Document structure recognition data
┌──

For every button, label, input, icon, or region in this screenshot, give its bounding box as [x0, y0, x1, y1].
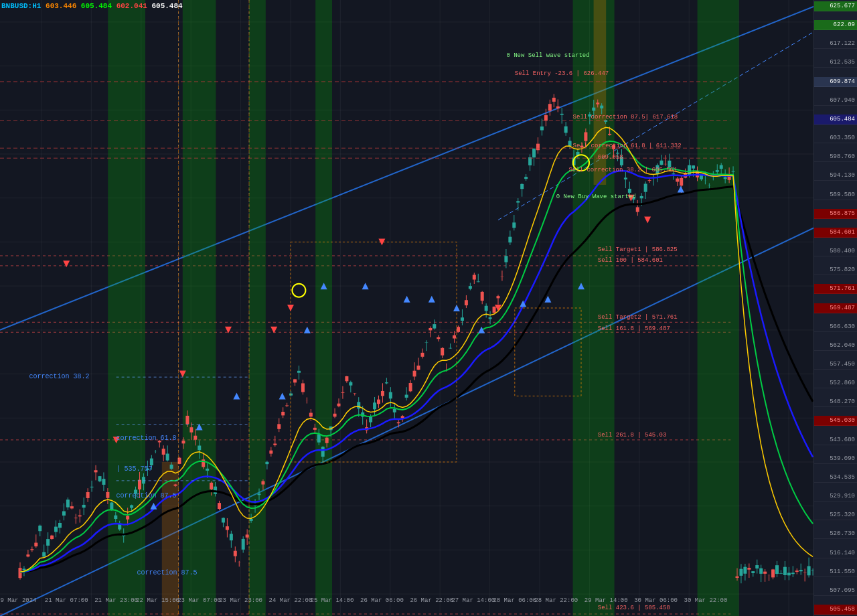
time-label: 26 Mar 22:00 [410, 597, 453, 604]
time-label: 22 Mar 15:00 [136, 597, 179, 604]
time-label: 21 Mar 07:00 [45, 597, 88, 604]
time-label: 26 Mar 06:00 [360, 597, 404, 604]
time-label: 23 Mar 07:00 [177, 597, 221, 604]
price-label: 617.122 [814, 39, 857, 49]
time-label: 30 Mar 22:00 [684, 597, 728, 604]
price-label: 612.535 [814, 58, 857, 68]
chart-canvas [0, 0, 830, 616]
price-label: 552.860 [814, 378, 857, 388]
price-label: 598.760 [814, 152, 857, 162]
price-label: 505.458 [814, 605, 857, 615]
price-label: 548.270 [814, 397, 857, 407]
price-label: 534.535 [814, 473, 857, 483]
time-label: 23 Mar 23:00 [219, 597, 262, 604]
price-label: 557.450 [814, 360, 857, 370]
time-axis: 19 Mar 202421 Mar 07:0021 Mar 23:0022 Ma… [0, 592, 830, 604]
price-label: 584.601 [814, 228, 857, 238]
price-label: 580.400 [814, 246, 857, 256]
price-label: 525.320 [814, 510, 857, 520]
price-label: 603.350 [814, 133, 857, 143]
price-label: 571.761 [814, 284, 857, 294]
price-label: 566.630 [814, 322, 857, 332]
price-label: 575.820 [814, 265, 857, 275]
time-label: 30 Mar 06:00 [634, 597, 678, 604]
price-label: 594.130 [814, 171, 857, 181]
time-label: 28 Mar 22:00 [534, 597, 578, 604]
price-label: 562.040 [814, 341, 857, 351]
price-label: 569.487 [814, 303, 857, 313]
price-label: 625.677 [814, 1, 857, 11]
time-label: 19 Mar 2024 [0, 597, 37, 604]
price-label: 607.940 [814, 96, 857, 106]
price-label: 586.875 [814, 209, 857, 219]
price-label: 516.140 [814, 548, 857, 558]
price-label: 609.874 [814, 77, 857, 87]
price-axis: 625.677622.09617.122612.535609.874607.94… [813, 0, 857, 616]
price-label: 622.09 [814, 20, 857, 30]
time-label: 29 Mar 14:00 [585, 597, 628, 604]
price-label: 539.090 [814, 454, 857, 464]
time-label: 27 Mar 14:00 [451, 597, 495, 604]
price-label: 511.550 [814, 567, 857, 577]
chart-container: 625.677622.09617.122612.535609.874607.94… [0, 0, 857, 616]
price-label: 543.680 [814, 435, 857, 445]
time-label: 21 Mar 23:00 [94, 597, 138, 604]
time-label: 24 Mar 22:00 [269, 597, 313, 604]
price-label: 589.580 [814, 190, 857, 200]
price-label: 529.910 [814, 491, 857, 502]
price-label: 545.030 [814, 416, 857, 426]
time-label: 28 Mar 06:00 [493, 597, 536, 604]
price-label: 520.730 [814, 529, 857, 539]
price-label: 605.484 [814, 114, 857, 125]
time-label: 25 Mar 14:00 [311, 597, 354, 604]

└──

__Work instruction__
Pull out every line holding "chart" from the records above, and copy it.

__Response to the task__
chart-canvas [0, 0, 830, 616]
chart-container: 625.677622.09617.122612.535609.874607.94… [0, 0, 857, 616]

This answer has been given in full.